## Directions for this task
Repeat verbatim the lines of the data below, beginning with the line containing "DIČ: 2023837948" and continuing to the end.

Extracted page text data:

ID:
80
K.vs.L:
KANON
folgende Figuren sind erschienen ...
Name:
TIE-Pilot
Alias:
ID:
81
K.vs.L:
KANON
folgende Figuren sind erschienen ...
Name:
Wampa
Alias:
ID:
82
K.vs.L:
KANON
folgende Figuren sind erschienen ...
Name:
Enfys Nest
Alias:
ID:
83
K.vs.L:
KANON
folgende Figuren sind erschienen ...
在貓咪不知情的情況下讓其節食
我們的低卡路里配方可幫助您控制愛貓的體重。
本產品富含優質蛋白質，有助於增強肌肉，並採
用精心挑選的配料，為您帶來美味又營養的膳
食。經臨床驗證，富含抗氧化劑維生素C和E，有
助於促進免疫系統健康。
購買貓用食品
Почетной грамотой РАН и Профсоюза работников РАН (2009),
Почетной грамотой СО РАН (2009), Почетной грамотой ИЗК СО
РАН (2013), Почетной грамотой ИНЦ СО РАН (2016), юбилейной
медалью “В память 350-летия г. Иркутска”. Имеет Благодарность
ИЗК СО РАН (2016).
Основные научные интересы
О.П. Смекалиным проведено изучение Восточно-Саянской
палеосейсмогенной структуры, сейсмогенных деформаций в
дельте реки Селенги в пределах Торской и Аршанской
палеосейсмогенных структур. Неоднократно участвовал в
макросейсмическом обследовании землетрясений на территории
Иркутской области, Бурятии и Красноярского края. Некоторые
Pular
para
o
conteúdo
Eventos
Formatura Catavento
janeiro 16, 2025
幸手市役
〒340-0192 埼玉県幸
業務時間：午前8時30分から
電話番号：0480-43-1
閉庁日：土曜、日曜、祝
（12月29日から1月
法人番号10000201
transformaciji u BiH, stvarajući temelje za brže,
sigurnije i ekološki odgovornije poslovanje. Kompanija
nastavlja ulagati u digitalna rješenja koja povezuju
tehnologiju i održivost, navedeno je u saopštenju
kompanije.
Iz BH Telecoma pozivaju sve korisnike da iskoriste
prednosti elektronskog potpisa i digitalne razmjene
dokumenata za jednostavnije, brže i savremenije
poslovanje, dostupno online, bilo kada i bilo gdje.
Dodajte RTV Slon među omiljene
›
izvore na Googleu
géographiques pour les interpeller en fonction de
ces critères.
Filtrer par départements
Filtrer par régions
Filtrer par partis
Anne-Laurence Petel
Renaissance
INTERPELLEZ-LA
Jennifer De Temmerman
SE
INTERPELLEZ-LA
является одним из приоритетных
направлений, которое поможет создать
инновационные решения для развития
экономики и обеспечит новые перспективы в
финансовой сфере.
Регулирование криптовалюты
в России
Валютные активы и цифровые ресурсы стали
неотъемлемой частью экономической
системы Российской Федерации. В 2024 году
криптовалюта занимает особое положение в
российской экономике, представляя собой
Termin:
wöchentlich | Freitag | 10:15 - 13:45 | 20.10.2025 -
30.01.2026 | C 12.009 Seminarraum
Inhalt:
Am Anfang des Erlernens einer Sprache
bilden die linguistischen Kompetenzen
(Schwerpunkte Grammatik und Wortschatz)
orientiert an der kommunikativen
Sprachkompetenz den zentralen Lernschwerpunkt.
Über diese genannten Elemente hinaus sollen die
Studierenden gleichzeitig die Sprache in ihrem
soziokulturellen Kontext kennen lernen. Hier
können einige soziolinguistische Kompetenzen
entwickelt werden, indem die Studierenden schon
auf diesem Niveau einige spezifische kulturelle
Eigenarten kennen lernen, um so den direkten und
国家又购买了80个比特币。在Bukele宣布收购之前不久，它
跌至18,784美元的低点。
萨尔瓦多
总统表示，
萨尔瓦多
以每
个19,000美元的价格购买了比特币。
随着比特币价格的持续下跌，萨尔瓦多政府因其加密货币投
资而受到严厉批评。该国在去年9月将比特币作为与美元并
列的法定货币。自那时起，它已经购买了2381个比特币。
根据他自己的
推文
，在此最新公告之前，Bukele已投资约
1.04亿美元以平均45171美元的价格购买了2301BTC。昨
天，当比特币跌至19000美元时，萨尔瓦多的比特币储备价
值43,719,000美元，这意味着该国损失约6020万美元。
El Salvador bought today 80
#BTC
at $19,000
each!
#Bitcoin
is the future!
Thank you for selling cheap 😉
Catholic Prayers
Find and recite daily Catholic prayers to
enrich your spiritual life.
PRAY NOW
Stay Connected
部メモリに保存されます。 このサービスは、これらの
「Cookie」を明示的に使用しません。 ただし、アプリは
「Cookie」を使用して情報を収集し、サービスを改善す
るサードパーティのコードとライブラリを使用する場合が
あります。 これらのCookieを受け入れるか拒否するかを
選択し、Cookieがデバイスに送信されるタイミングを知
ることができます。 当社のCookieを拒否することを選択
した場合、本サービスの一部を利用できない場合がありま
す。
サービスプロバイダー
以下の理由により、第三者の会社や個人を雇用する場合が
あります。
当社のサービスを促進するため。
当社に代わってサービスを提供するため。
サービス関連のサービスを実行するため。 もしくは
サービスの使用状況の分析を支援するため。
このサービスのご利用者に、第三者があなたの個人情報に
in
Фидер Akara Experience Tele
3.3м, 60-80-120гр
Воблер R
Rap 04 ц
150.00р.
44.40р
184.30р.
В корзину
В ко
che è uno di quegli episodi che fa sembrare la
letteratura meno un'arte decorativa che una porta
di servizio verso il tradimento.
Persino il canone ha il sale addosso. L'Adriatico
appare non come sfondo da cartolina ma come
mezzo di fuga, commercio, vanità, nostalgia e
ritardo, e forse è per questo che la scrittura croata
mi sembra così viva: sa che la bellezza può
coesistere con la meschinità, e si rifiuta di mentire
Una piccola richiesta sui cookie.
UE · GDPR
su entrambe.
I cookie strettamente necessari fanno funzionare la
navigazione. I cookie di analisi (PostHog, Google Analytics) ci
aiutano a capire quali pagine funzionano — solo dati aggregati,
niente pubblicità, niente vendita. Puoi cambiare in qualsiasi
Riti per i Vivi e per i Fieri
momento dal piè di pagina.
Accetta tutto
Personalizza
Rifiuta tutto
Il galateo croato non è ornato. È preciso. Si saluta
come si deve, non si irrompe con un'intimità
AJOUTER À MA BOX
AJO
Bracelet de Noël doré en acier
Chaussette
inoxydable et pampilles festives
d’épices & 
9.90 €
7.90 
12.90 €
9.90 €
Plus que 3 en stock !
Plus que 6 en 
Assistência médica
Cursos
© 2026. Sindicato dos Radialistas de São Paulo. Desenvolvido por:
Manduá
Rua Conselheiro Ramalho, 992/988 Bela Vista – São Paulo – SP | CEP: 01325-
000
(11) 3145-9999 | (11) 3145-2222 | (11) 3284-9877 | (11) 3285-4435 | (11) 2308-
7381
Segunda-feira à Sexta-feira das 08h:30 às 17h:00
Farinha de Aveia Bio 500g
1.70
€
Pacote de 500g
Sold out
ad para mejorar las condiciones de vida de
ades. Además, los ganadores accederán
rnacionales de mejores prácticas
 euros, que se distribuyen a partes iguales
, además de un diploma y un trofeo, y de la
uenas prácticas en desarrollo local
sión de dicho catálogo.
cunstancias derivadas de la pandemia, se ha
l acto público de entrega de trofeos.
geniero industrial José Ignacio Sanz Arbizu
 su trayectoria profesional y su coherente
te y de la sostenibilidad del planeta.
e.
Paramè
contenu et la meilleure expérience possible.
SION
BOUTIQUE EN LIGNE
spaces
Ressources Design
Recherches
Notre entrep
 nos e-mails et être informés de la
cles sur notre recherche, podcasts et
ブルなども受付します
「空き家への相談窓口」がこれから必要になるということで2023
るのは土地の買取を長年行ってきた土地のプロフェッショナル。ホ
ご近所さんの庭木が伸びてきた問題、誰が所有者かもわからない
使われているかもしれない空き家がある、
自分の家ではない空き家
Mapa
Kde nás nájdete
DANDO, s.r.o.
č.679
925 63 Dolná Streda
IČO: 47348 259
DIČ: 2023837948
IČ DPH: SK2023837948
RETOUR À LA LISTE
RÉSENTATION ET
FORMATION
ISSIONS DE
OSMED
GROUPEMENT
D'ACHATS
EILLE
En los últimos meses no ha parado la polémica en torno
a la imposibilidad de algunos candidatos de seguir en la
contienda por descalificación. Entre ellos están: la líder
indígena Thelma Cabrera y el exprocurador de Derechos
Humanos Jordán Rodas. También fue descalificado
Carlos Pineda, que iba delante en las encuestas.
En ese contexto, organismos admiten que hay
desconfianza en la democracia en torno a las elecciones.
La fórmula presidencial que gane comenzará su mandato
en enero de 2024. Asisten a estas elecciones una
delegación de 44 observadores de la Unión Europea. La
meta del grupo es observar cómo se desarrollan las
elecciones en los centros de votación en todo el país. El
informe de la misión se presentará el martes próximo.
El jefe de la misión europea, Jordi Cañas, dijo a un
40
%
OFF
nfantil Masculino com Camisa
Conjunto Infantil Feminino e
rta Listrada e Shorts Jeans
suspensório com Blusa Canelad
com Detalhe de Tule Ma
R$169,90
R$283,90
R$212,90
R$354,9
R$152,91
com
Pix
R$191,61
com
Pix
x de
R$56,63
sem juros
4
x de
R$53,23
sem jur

## Output of the exercise
DIČ: 2023837948
IČ DPH: SK2023837948
RETOUR À LA LISTE
RÉSENTATION ET
FORMATION
ISSIONS DE
OSMED
GROUPEMENT
D'ACHATS
EILLE
En los últimos meses no ha parado la polémica en torno
a la imposibilidad de algunos candidatos de seguir en la
contienda por descalificación. Entre ellos están: la líder
indígena Thelma Cabrera y el exprocurador de Derechos
Humanos Jordán Rodas. También fue descalificado
Carlos Pineda, que iba delante en las encuestas.
En ese contexto, organismos admiten que hay
desconfianza en la democracia en torno a las elecciones.
La fórmula presidencial que gane comenzará su mandato
en enero de 2024. Asisten a estas elecciones una
delegación de 44 observadores de la Unión Europea. La
meta del grupo es observar cómo se desarrollan las
elecciones en los centros de votación en todo el país. El
informe de la misión se presentará el martes próximo.
El jefe de la misión europea, Jordi Cañas, dijo a un
40
%
OFF
nfantil Masculino com Camisa
Conjunto Infantil Feminino e
rta Listrada e Shorts Jeans
suspensório com Blusa Canelad
com Detalhe de Tule Ma
R$169,90
R$283,90
R$212,90
R$354,9
R$152,91
com
Pix
R$191,61
com
Pix
x de
R$56,63
sem juros
4
x de
R$53,23
sem jur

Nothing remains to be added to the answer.